What to do if you don’t want Cookies to be set

Some people find the idea of a website storing information on their computer or mobile device intrusive, particularly when this information is stored and used by a third party. Although this is generally quite harmless you may not, for example, want to see advertising that has been targeted to your interests. If you prefer, it is possible to block some or all cookies, or even to delete cookies that have already been set; but you need to be aware that you might lose some functions of that website. If you have any concerns about cookies, please contact our Data Protection Officer.

How the NHS and care services use your information

The One Health Group is one of many organisations working in the health and care system to improve care for patients and the public).  

Whenever you use a health or care service,such as attending Accident & Emergency or using Community Care services,important information about you is collected in a patient record for that service. Collecting this information helps to ensure you get the best possible care and treatment.

The information collected about you when you use these services can also be used and provided to other organisations for purposes beyond your individual care, for instance to help with:

• improving the quality and standards of care provided
• research into the development of new treatments
• preventing illness and diseases
• monitoring safety
• planning services 

This may only take place when there is a clear legal basis to use this information. All these uses help to provide better health and care for you, your family and future generations.
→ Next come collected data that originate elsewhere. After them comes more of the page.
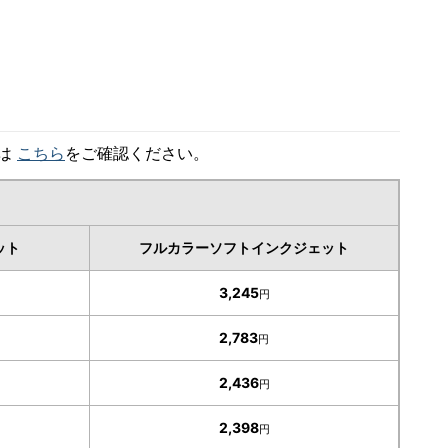
細は
こちら
をご確認ください。
ット
フルカラーソフトインクジェット
3,245
円
2,783
円
2,436
円
2,398
円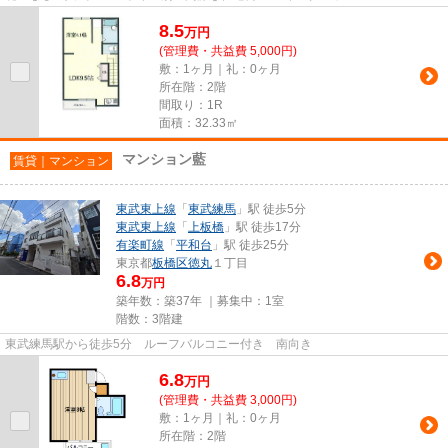
8.5
万
円
(管理費・共益費 5,000円)
敷：1ヶ月｜礼：0ヶ月
所在階：2階
間取り：1R
面積：32.33㎡
マンション藍
賃貸｜マンション
東武東上線
「
東武練馬
」駅 徒歩5分
東武東上線
「
上板橋
」駅 徒歩17分
有楽町線
「
平和台
」駅 徒歩25分
東京都
板橋区
徳丸
１丁目
6.8
万円
築年数：築37年 ｜募集中：
1室
階数：3階建
東武練馬駅から徒歩5分 ルーフバルコニー付き 南向き
6.8
万
円
(管理費・共益費 3,000円)
敷：1ヶ月｜礼：0ヶ月
所在階：2階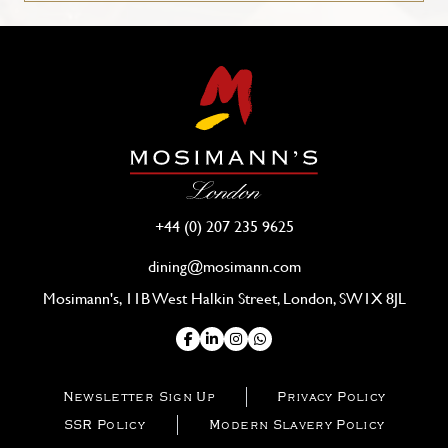
+44 (0) 207 235 9625
dining@mosimann.com
Mosimann's, 11B West Halkin Street, London, SW1X 8JL
Newsletter Sign Up
Privacy Policy
SSR Policy
Modern Slavery Policy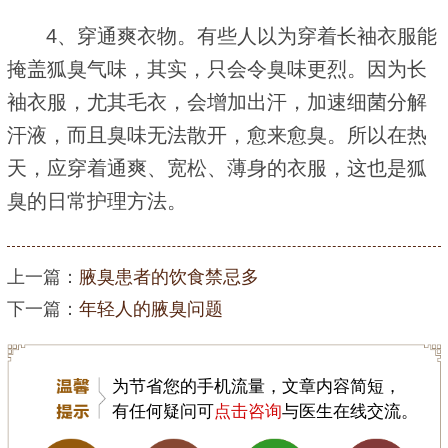
4、穿通爽衣物。有些人以为穿着长袖衣服能
掩盖狐臭气味，其实，只会令臭味更烈。因为长
袖衣服，尤其毛衣，会增加出汗，加速细菌分解
汗液，而且臭味无法散开，愈来愈臭。所以在热
天，应穿着通爽、宽松、薄身的衣服，这也是狐
臭的日常护理方法。
上一篇：
腋臭患者的饮食禁忌多
下一篇：
年轻人的腋臭问题
为节省您的手机流量，文章内容简短，
有任何疑问可
点击咨询
与医生在线交流。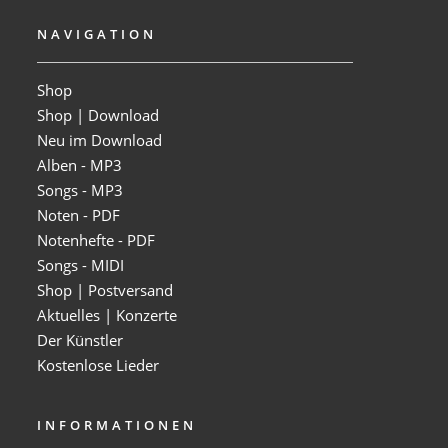
NAVIGATION
Shop
Shop | Download
Neu im Download
Alben - MP3
Songs - MP3
Noten - PDF
Notenhefte - PDF
Songs - MIDI
Shop | Postversand
Aktuelles | Konzerte
Der Künstler
Kostenlose Lieder
INFORMATIONEN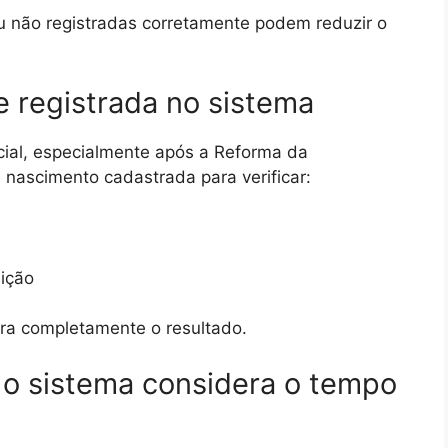
ou não registradas corretamente podem reduzir o
de registrada no sistema
ial, especialmente após a Reforma da
e nascimento cadastrada para verificar:
ição
era completamente o resultado.
 o sistema considera o tempo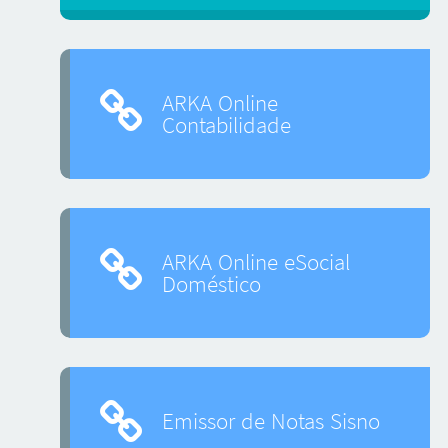
ARKA Online
Contabilidade
ARKA Online eSocial
Doméstico
Emissor de Notas Sisno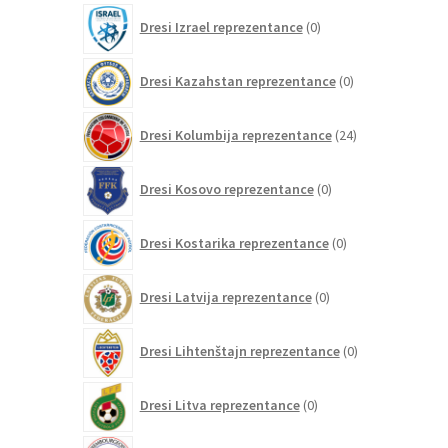
0
Dresi Izrael reprezentance
0
izdelkov
0
Dresi Kazahstan reprezentance
0
izdelkov
24
Dresi Kolumbija reprezentance
24
izdelkov
0
Dresi Kosovo reprezentance
0
izdelkov
0
Dresi Kostarika reprezentance
0
izdelkov
0
Dresi Latvija reprezentance
0
izdelkov
0
Dresi Lihtenštajn reprezentance
0
izdelkov
0
Dresi Litva reprezentance
0
izdelkov
0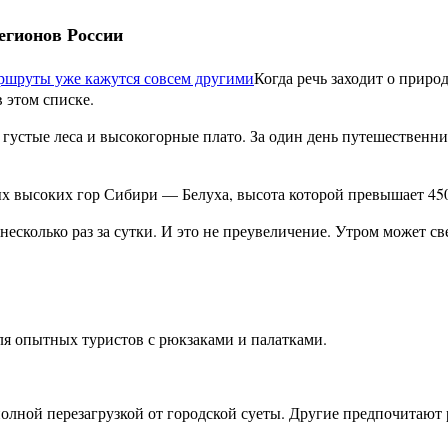
егионов России
Когда речь заходит о прир
 этом списке.
, густые леса и высокогорные плато. За один день путешественн
ых высоких гор Сибири — Белуха, высота которой превышает 45
несколько раз за сутки. И это не преувеличение. Утром может св
ля опытных туристов с рюкзаками и палатками.
полной перезагрузкой от городской суеты. Другие предпочитают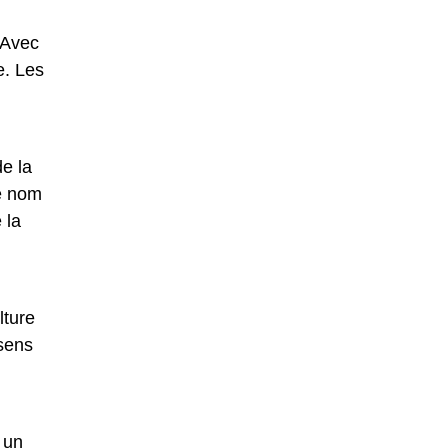
 Avec
e. Les
de la
ce nom
 la
lture
 sens
 un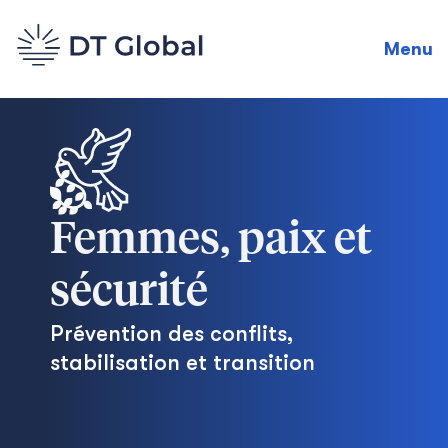
Menu
Femmes, paix et
sécurité
Prévention des conflits,
stabilisation et transition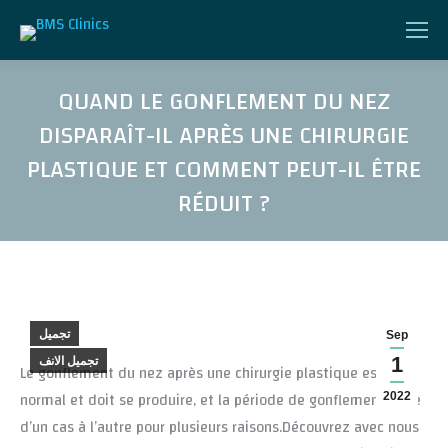
QUAND LE GONFLEMENT DU NEZ
DISPARAÎT-IL APRÈS UNE CHIRURGIE
PLASTIQUE ET COMMENT PEUT-IL ÊTRE
RÉDUIT ?
Vous êtes ici :
تجميل
Sep
1
تجميل الانف
Le gonflement du nez après une chirurgie plastique est
normal et doit se produire, et la période de gonflement varie
2022
d’un cas à l’autre pour plusieurs raisons.Découvrez avec nous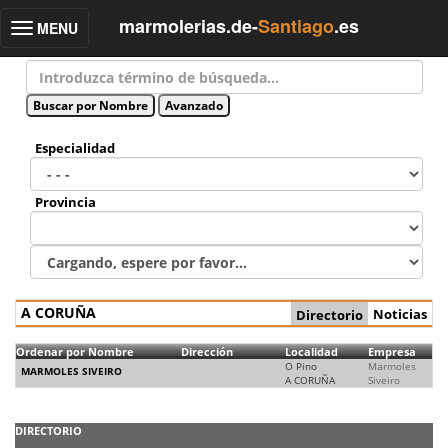
marmolerias.de-
Santiago
.es
MENU
Toggle
navigation
Especialidad
Provincia
A CORUÑA
Noticias
Directorio
Ordenar por Nombre
Dirección
Localidad
Empresa
O Pino
Marmoles
MARMOLES SIVEIRO
A CORUÑA
Siveiro
DIRECTORIO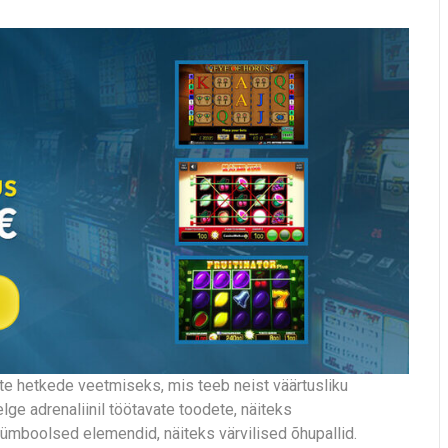
e hetkede veetmiseks, mis teeb neist väärtusliku
lge adrenaliinil töötavate toodete, näiteks
sümboolsed elemendid, näiteks värvilised õhupallid.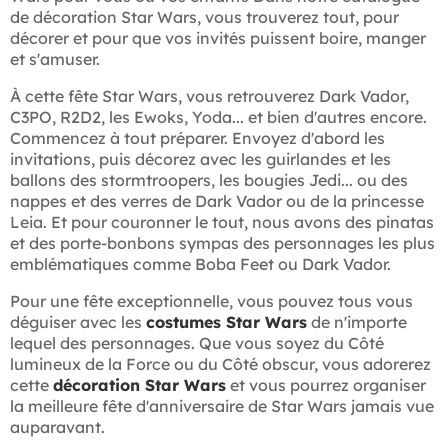
de décoration Star Wars, vous trouverez tout, pour
décorer et pour que vos invités puissent boire, manger
et s'amuser.
À cette fête Star Wars, vous retrouverez Dark Vador,
C3PO, R2D2, les Ewoks, Yoda... et bien d'autres encore.
Commencez à tout préparer. Envoyez d'abord les
invitations, puis décorez avec les guirlandes et les
ballons des stormtroopers, les bougies Jedi... ou des
nappes et des verres de Dark Vador ou de la princesse
Leia. Et pour couronner le tout, nous avons des pinatas
et des porte-bonbons sympas des personnages les plus
emblématiques comme Boba Feet ou Dark Vador.
Pour une fête exceptionnelle, vous pouvez tous vous
déguiser avec les
costumes Star Wars
de n'importe
lequel des personnages. Que vous soyez du Côté
lumineux de la Force ou du Côté obscur, vous adorerez
cette
décoration Star Wars
et vous pourrez organiser
la meilleure fête d'anniversaire de Star Wars jamais vue
auparavant.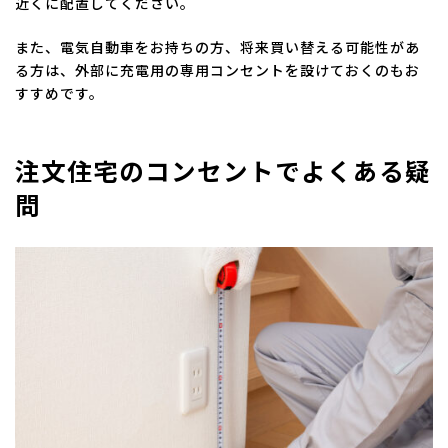
近くに配置してください。
また、電気自動車をお持ちの方、将来買い替える可能性があ
る方は、外部に充電用の専用コンセントを設けておくのもお
すすめです。
注文住宅のコンセントでよくある疑
問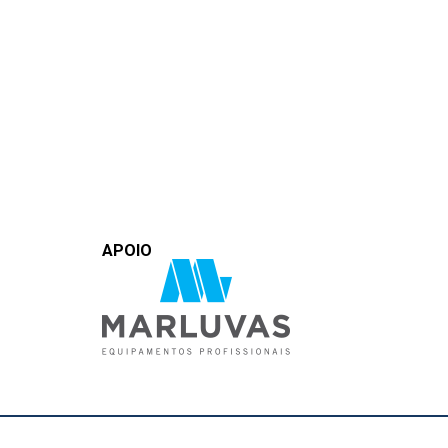
APOIO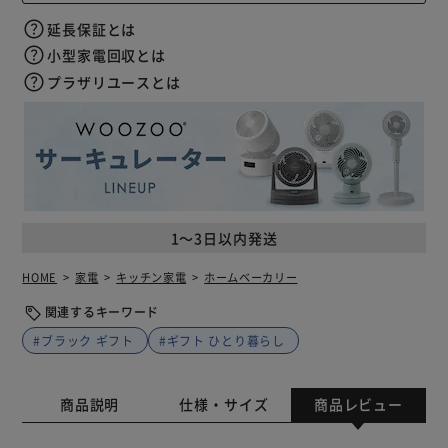
延長保証とは
小型家電回収とは
プラザリユースとは
1～3日以内発送
HOME
家電
キッチン家電
ホームベーカリー
関連するキーワード
#ブラック ギフト
#ギフト ひとり暮らし
商品説明
仕様・サイズ
商品レビュー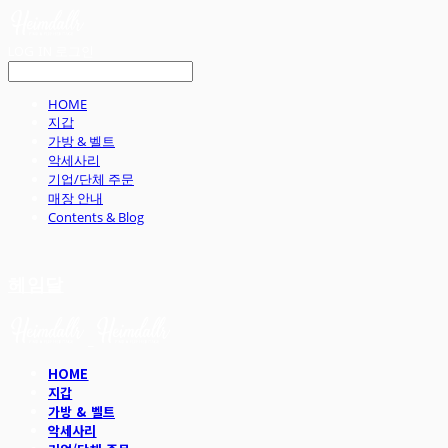
LOG IN
로그인
HOME
지갑
가방 & 벨트
악세사리
기업/단체 주문
매장 안내
Contents & Blog
헤임달
HOME
지갑
가방 & 벨트
악세사리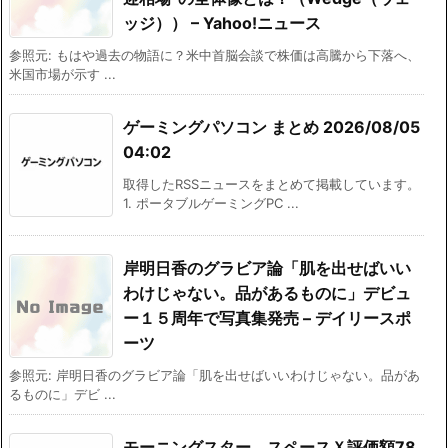
ッジ）） – Yahoo!ニュース
参照元: もはや過去の物語に？米中首脳会談で株価は高騰から下落へ、
米国市場が示す ...
ゲーミングパソコン まとめ 2026/08/05
04:02
取得したRSSニュースをまとめて掲載しています。
1. ポータブルゲーミングPC ...
岸明日香のグラビア論「肌を出せばいい
わけじゃない。品があるものに」デビュ
ー１５周年で写真集発売 – デイリースポ
ーツ
参照元: 岸明日香のグラビア論「肌を出せばいいわけじゃない。品があ
るものに」デビ ...
モーニングスター、スペースＸ評価額78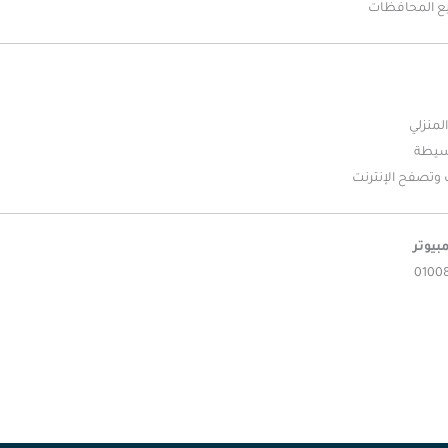
ع المحافظات
لمنزلي
بسيطة
وتصفح الإنترنت
بيوتر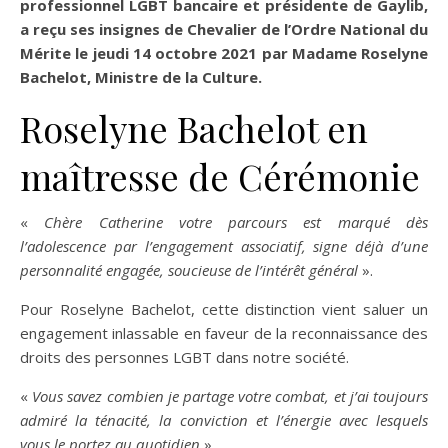
professionnel LGBT bancaire et présidente de Gaylib,
a reçu ses insignes de Chevalier de l’Ordre National du
Mérite le jeudi 14 octobre 2021 par Madame Roselyne
Bachelot, Ministre de la Culture.
Roselyne Bachelot en
maîtresse de Cérémonie
«
Chère Catherine votre parcours est marqué dès
l’adolescence par l’engagement associatif, signe déjà d’une
personnalité engagée, soucieuse de l’intérêt général
».
Pour Roselyne Bachelot, cette distinction vient saluer un
engagement inlassable en faveur de la reconnaissance des
droits des personnes LGBT dans notre société.
«
Vous savez combien je partage votre combat, et j’ai toujours
admiré la ténacité, la conviction et l’énergie avec lesquels
vous le portez au quotidien
».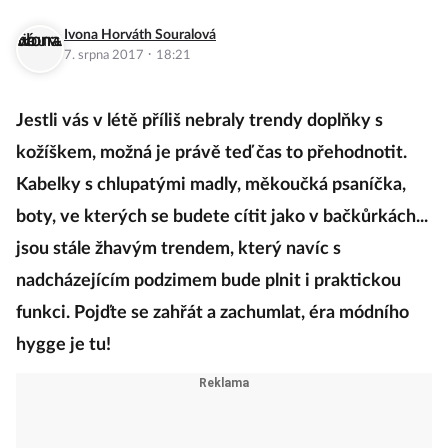
Ivona Horváth Souralová
·
7. srpna 2017
18:21
Jestli vás v létě příliš nebraly trendy doplňky s
kožíškem, možná je právě teď čas to přehodnotit.
Kabelky s chlupatými madly, měkoučká psaníčka,
boty, ve kterých se budete cítit jako v bačkůrkách...
jsou stále žhavým trendem, který navíc s
nadcházejícím podzimem bude plnit i praktickou
funkci. Pojďte se zahřát a zachumlat, éra módního
hygge je tu!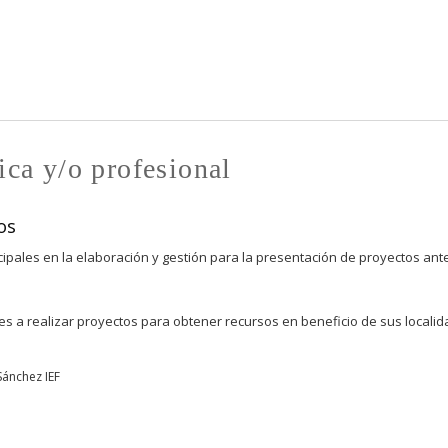
Pasar al
contenido
principal
ica y/o profesional
os
cipales en la elaboración y gestión para la presentación de proyectos ant
les a realizar proyectos para obtener recursos en beneficio de sus locali
Sánchez IEF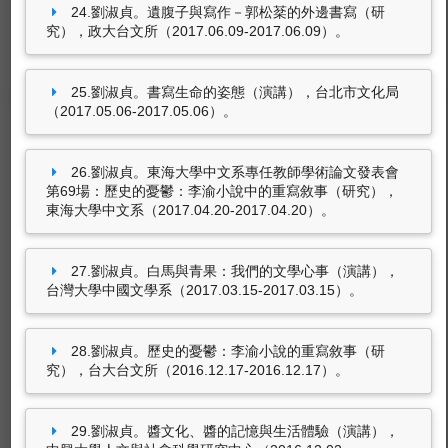
24.劉淑貞。遺腹子與寫作－郭松棻的外邊書寫（研
東海大學圖書館
究），政大台文所（2017.06.09-2017.06.09）。
豐富的圖書資源、視聽軟體，歡迎利用！
25.劉淑貞。書寫生命的姿態（演講），台北市文化局
（2017.05.06-2017.05.06）。
26.劉淑貞。東海大學中文系專任教師學術論文發表會
第69場：歷史的憂鬱：李渝小說中的重寫敘事（研究），
東海大學中文系（2017.04.20-2017.04.20）。
東海大學ＬＴＤ
27.劉淑貞。白馬與青果：我們的文學心事（演講），
有關校內活動、宣傳、宣導視訊影片。
台灣大學中國文學系（2017.03.15-2017.03.15）。
28.劉淑貞。歷史的憂鬱：李渝小說的重寫敘事（研
究），台大台文所（2016.12.17-2016.12.17）。
29.劉淑貞。醬文化、醬的記憶與生活體驗（演講），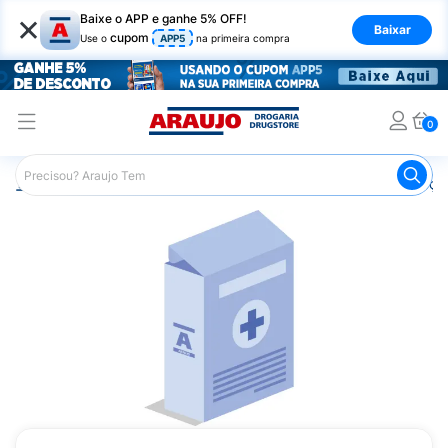
×
Baixe o APP e ganhe 5% OFF!
Baixar
cupom
Use o
APP5
na primeira compra
0
Araujo
Medicamentos
Remédios para Alergias e Infecçõ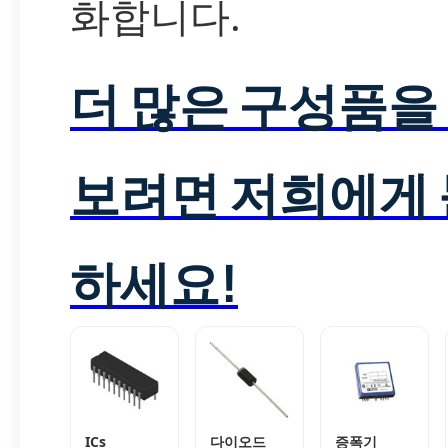
화합니다.
더 많은 구성품을
보려면 저희에게
하세요!
ICs
다이오드
증폭기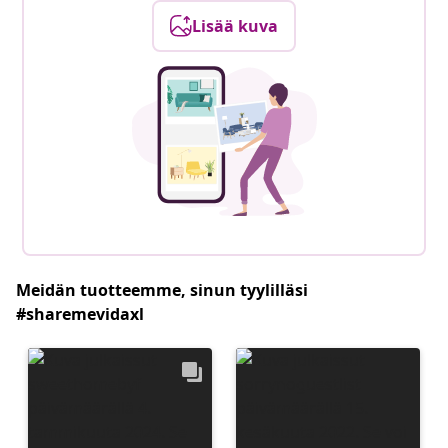
Lisää kuva
Meidän tuotteemme, sinun tyylilläsi
#sharemevidaxl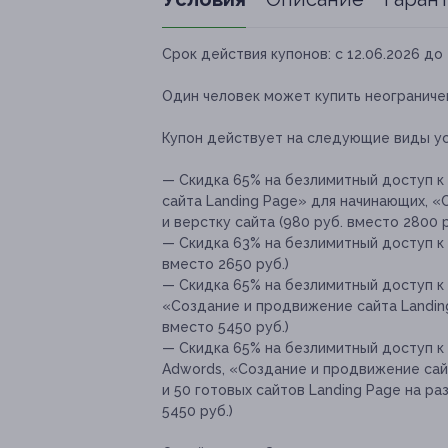
Срок действия купонов:
с 12.06.2026 до 
Один человек может купить неограничен
Купон действует на следующие виды ус
— Скидка 65% на безлимитный доступ к
сайта Landing Page» для начинающих, «
и верстку сайта (980 руб. вместо 2800 р
— Скидка 63% на безлимитный доступ к 
вместо 2650 руб.)
— Скидка 65% на безлимитный доступ к
«Создание и продвижение сайта Landing
вместо 5450 руб.)
— Скидка 65% на безлимитный доступ к
Adwords, «Создание и продвижение сайт
и 50 готовых сайтов Landing Page на ра
5450 руб.)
Confidential patient information about your health and care is only used like this where allowed by law.

 Most of the time, anonymised data is used for research and planning so that you cannot be identified in which case your confidential patient information isn’t needed.

 You have a choice about whether you want your confidential patient information to be used in this way. If you are happy with this use of information you do not need to do anything. If you do choose to opt out your confidential patient information will still be used to support your individual care.

 To find out more or to register your choice to opt out, please visit www.nhs.uk/your-nhs-data-matters.

 On this web page you will:

• See what is meant by confidential patient information
• Find examples of when confidential patient information is used for individual care and examples of when it is used for purposes beyond individual care
• Find out more about the benefits of sharing data
• Understand more about who uses the data
• Find out how your data is protected
• Be able to access the system to view,set or change your opt-out setting
• Find the contact telephone number if you want to know any more or to set/change your opt-out by phone
• See the situations where the opt-out will not apply

 You can also find out more about how patient information is used at:

https://www.hra.nhs.uk/information-about-patients/ (which covers health and care research); and

https://understandingpatientdata.org.uk/what-you-need-know

(which covers how and why patient information is used, the safeguards and how decisions are made)

 You can change your mind about your choice at any time.

 Data being used or shared for purposes beyond individual care does not include your data being shared with insurance companies or used for marketing purposes and data would only be used in this way with your specific agreement.

Health and care organisations have until 2020 to put systems and processes in place so they can be compliant with the national data opt-out and apply your choice to any confidential patient information they use or share for purposes beyond your individual care. The One Health Group is currently compliant with the national data opt-out policy and does not have any Data flows that fall into the Opt out category.